___ Entries shown
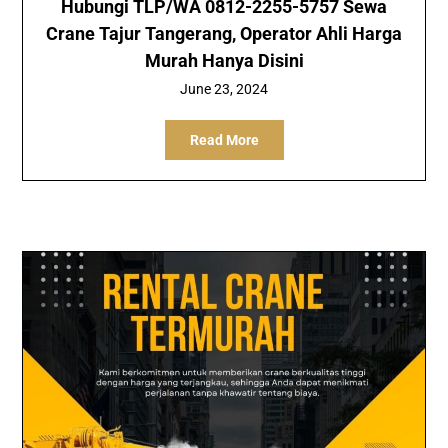
Hubungi TLP/WA 0812-2255-5757 Sewa
Crane Tajur Tangerang, Operator Ahli Harga
Murah Hanya Disini
June 23, 2024
Read More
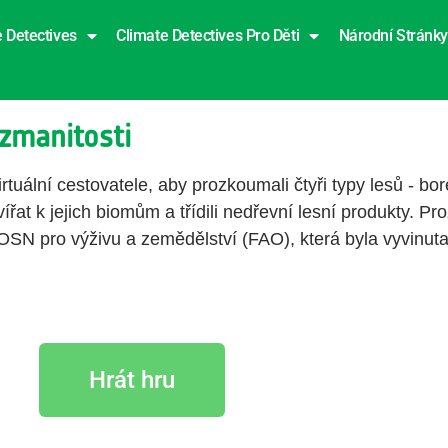
 Detectives
Climate Detectives Pro Děti
Národní Stránky
ozmanitosti
tuální cestovatele, aby prozkoumali čtyři typy lesů - bore
zvířat k jejich biomům a třídili nedřevní lesní produkty. P
OSN pro výživu a zemědělství (FAO), která byla vyvinu
Hrát hru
______
- _What this task involves_
Respond with one number, namely the count of lines in the entries above that hold the word "Detectives".

- _Task answer_
2